A Visit from the Goon Squad, featuring the author Jennifer Egan

April 5 - 6, 2013

Tom WolfeThis year marks the tenth annual Tom Wolfe Weekend Seminar. Sponsored by the W&L Class of 1951 in honor of its classmate Tom Wolfe, the program annually features a writer of contemporary note. Last year's program, "Knowing the World through the Art of Fiction," featured Colum McCann, winner of the 2009 National Book Award for his novel Let the Great World Spin. This year's seminar will feature Jennifer Egan and her Pulitzer Prize winning novel, A Visit from the Goon Squad. In addition to the Pulitzer, Egan's most recent novel was a PEN/Faulkner Award Finalist, a National Book Critics Circle Award Winner, and was chosen by the New York Times Book Review as one of the 10 Best Books of 2010. Other works by Jennifer Egan include Emerald City, a collection of short stories, and the novels The Keep, Invisible Circus, and Look at Me, a National Book Award finalist. 

Jennifer Egan

Described as "groundbreaking" by the Chicago Tribune, A Visit from the Goon Squad focuses on the interwoven lives of several vividly drawn characters linked, sometimes loosely, by the music industry. Through Egan's skillful writing, Goon Squad presents not only a variety of voices and styles but also a time frame of 40 years, from the recent past to the present and even into the future. Each of the novel's 13 characters is featured in his or her own chapter in a range of voices, perspective, and format--Egan even employs a PowerPoint for one chapter. A reviewer in the New York Times wonders " . . . whether this tough, uncategorizable work of fiction is a novel, a collection of carefully arranged interlocking stories or simply a display of Ms. Egan's extreme virtuosity." While each chapter in and of itself is a well-crafted story, the stories within A Visit from the Goon Squad ultimately coalesce into a brilliantly constructed and cohesive work of fiction.

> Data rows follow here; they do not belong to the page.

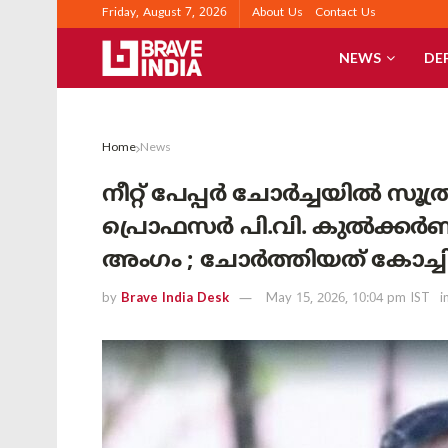
Friday, August 7, 2026
About Us
Contact Us
NEWS
DE
Home
News
നീറ്റ് പേപ്പർ ചോർച്ചയിൽ സൂത്
പ്രൊഫസർ പി.വി. കുൽക്കർണി
അംഗം ; ചോർത്തിയത് കോച്ചിംഗ
by
Brave India Desk
May 15, 2026, 10:04 pm IST
i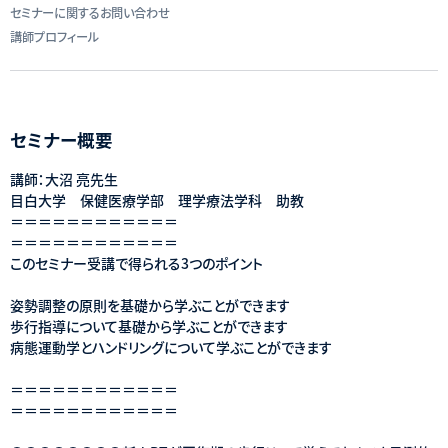
セミナーに関するお問い合わせ
講師プロフィール
セミナー概要
講師：大沼 亮先生
目白大学 保健医療学部 理学療法学科 助教
＝＝＝＝＝＝＝＝＝＝＝＝
＝＝＝＝＝＝＝＝＝＝＝＝
このセミナー受講で得られる3つのポイント
姿勢調整の原則を基礎から学ぶことができます
歩行指導について基礎から学ぶことができます
病態運動学とハンドリングについて学ぶことができます
＝＝＝＝＝＝＝＝＝＝＝＝
＝＝＝＝＝＝＝＝＝＝＝＝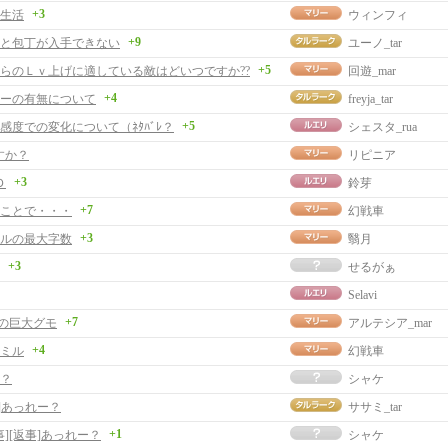
+3
食生活
ウィンフィ
+9
と包丁が入手できない
ユーノ_tar
+5
からのＬｖ上げに適している敵はどいつですか??
回遊_mar
+4
ーの有無について
freyja_tar
+5
好感度での変化について（ﾈﾀﾊﾞﾚ？
シェスタ_rua
すか？
リピニア
+3
Ｄ
鈴芽
+7
ことで・・・
幻戦車
+3
ルの最大字数
翳月
+3
せるがぁ
Selavi
+7
の巨大グモ
アルテシア_mar
+4
ミル
幻戦車
？
シャケ
]あっれー？
ササミ_tar
+1
事][返事]あっれー？
シャケ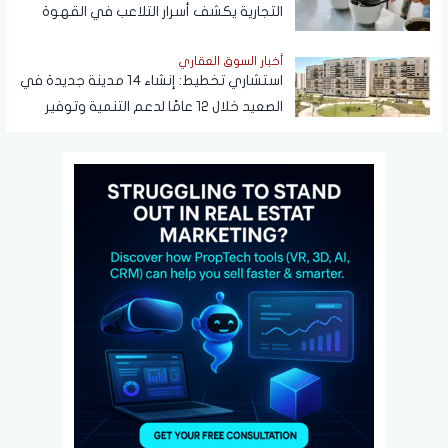
التجارية يكشف أسرار التلاعب في القهوة
أخبار السوق العقاري
استشاري تخطيط: إنشاء 14 مدينة جديدة في
الصعيد خلال 12 عامًا لدعم التنمية وتوفير
فرص العمل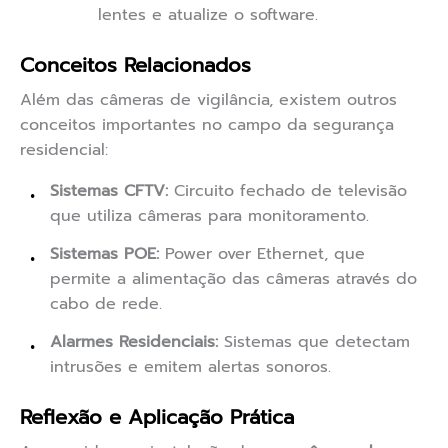
lentes e atualize o software.
Conceitos Relacionados
Além das câmeras de vigilância, existem outros
conceitos importantes no campo da segurança
residencial:
Sistemas CFTV:
Circuito fechado de televisão
que utiliza câmeras para monitoramento.
Sistemas POE:
Power over Ethernet, que
permite a alimentação das câmeras através do
cabo de rede.
Alarmes Residenciais:
Sistemas que detectam
intrusões e emitem alertas sonoros.
Reflexão e Aplicação Prática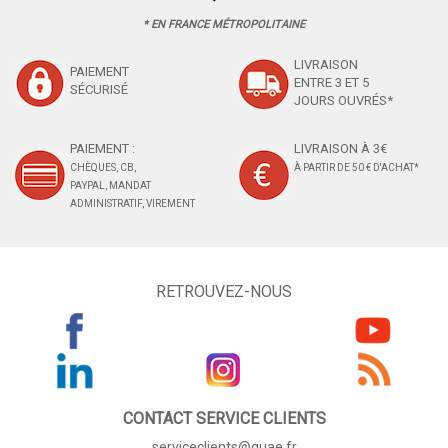
* EN FRANCE MÉTROPOLITAINE
LIVRAISON
PAIEMENT
ENTRE 3 ET 5
SÉCURISÉ
JOURS OUVRÉS*
PAIEMENT :
LIVRAISON À 3€
CHÈQUES, CB,
À PARTIR DE 50 € D'ACHAT*
PAYPAL, MANDAT
ADMINISTRATIF, VIREMENT
RETROUVEZ-NOUS
CONTACT SERVICE CLIENTS
serviceclients@quae.fr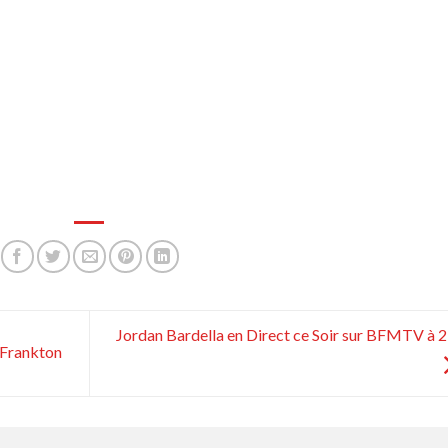
Jordan Bardella en Direct ce Soir sur BFMTV à 
 Frankton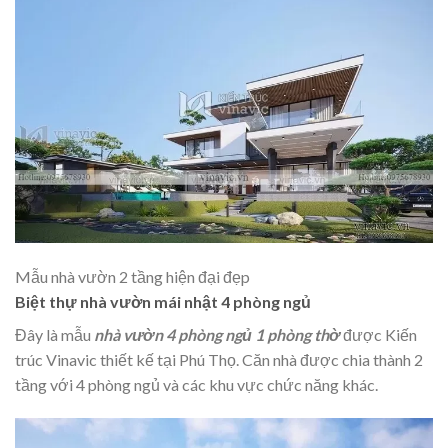
Mẫu nhà vườn 2 tầng hiện đại đẹp
Biệt thự nhà vườn mái nhật 4 phòng ngủ
Đây là mẫu
nhà vườn 4 phòng ngủ 1 phòng thờ
được Kiến
trúc Vinavic thiết kế tại Phú Thọ. Căn nhà được chia thành 2
tầng với 4 phòng ngủ và các khu vực chức năng khác.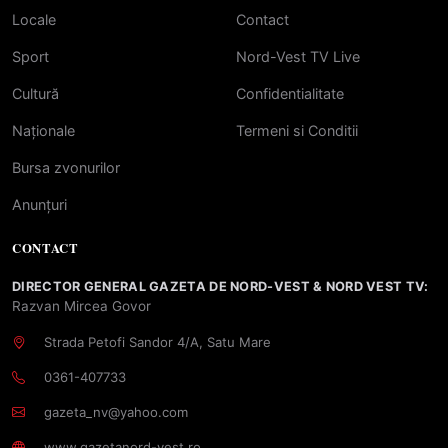
Locale
Contact
Sport
Nord-Vest TV Live
Cultură
Confidentialitate
Naționale
Termeni si Conditii
Bursa zvonurilor
Anunțuri
CONTACT
DIRECTOR GENERAL GAZETA DE NORD-VEST & NORD VEST TV:
Razvan Mircea Govor
Strada Petofi Sandor 4/A, Satu Mare
0361-407733
gazeta_nv@yahoo.com
www.gazetanord-vest.ro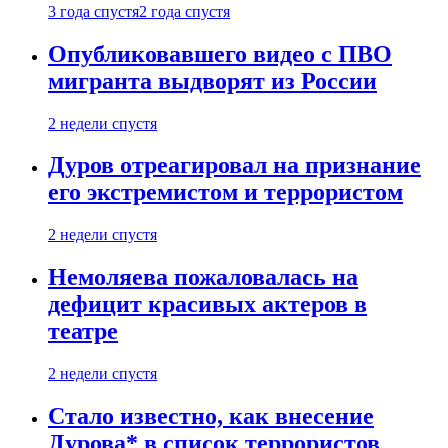
3 года спустя
2 года спустя
Опубликовавшего видео с ПВО
мигранта выдворят из России
2 недели спустя
Дуров отреагировал на признание
его экстремистом и террористом
2 недели спустя
Немоляева пожаловалась на
дефицит красивых актеров в
театре
2 недели спустя
Стало известно, как внесение
Дурова* в список террористов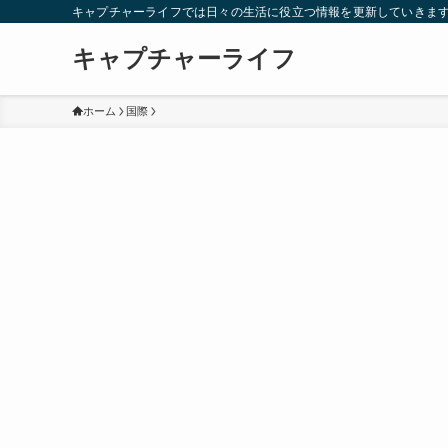
キャプチャーライフでは日々の生活に役立つ情報を更新していきま
キャプチャーライフ
ホーム
国際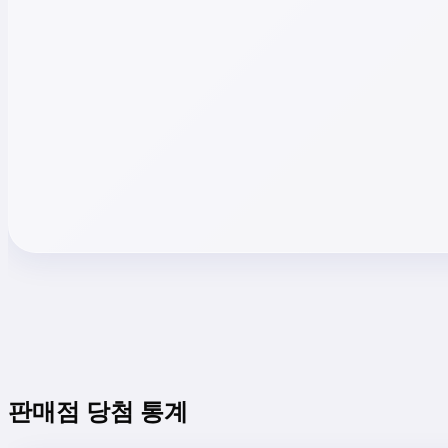
판매점 당첨 통계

A Visit from the Goon SquadJoining Jennifer Egan in the program are Jasmin Darznik and Christopher Gavaler, both of the English department, who will discuss A Visit from the Goon Squad from a variety of perspectives. Does the unusual format of the book make it "postmodern?" Is it an experiment or a gimmick? What is the "goon" in the Goon Squad, the common adversary of time or loss? And what does the novel say about contemporary life, about the way we live now? Jennifer Egan has said that she took some of her inspiration from Proust's In Search of Lost Time as well as from "The Sopranos." How can we connect these two radically different sources to the novel? The discussion of these questions and more should make for a most stimulating seminar, and Tom Wolfe will be with us througout the weekend.